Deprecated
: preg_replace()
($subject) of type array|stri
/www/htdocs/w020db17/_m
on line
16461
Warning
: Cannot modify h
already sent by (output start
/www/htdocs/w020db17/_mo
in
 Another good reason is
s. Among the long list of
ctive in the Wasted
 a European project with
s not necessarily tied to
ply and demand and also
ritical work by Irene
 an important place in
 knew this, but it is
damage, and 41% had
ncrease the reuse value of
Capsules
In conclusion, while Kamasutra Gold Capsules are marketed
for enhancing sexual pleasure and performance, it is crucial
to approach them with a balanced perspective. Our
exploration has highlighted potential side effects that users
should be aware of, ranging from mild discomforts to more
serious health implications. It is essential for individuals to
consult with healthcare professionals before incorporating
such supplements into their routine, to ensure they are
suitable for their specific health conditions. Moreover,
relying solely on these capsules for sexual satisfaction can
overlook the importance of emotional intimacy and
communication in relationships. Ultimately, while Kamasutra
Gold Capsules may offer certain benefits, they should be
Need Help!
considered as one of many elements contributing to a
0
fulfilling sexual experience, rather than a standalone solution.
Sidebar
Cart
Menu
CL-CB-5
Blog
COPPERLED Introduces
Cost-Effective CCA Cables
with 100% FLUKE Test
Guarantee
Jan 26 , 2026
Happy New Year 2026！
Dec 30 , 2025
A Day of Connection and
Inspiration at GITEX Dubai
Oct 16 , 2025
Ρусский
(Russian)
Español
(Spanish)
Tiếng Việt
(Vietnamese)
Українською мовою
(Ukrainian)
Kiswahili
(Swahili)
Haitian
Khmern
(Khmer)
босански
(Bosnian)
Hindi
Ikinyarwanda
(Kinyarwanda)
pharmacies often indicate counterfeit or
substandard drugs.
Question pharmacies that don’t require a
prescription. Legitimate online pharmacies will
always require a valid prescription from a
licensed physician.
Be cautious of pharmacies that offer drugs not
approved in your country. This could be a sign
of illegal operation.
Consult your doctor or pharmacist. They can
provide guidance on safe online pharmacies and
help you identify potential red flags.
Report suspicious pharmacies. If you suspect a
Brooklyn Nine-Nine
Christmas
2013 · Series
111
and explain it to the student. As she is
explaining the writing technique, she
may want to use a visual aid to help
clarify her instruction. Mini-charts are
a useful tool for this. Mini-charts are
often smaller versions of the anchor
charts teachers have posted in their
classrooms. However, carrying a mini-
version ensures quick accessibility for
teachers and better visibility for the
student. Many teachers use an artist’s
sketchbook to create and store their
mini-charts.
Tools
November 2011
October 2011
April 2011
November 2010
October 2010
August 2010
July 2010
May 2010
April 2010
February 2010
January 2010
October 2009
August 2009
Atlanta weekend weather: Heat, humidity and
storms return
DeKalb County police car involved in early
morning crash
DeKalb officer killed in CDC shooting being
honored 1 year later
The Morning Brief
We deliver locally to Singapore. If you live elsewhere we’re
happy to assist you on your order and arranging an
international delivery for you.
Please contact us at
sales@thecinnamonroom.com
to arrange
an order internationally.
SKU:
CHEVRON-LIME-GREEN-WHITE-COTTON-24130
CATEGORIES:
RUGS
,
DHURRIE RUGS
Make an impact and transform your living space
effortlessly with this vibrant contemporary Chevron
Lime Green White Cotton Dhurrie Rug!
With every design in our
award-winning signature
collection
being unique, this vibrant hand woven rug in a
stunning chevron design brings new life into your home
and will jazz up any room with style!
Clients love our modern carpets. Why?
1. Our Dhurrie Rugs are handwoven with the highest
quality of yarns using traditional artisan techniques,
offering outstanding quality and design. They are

====

Problem to work on. Where a line of the data contains "quality", include it in the tally, and answer with the tally alone.

Exercise response. 2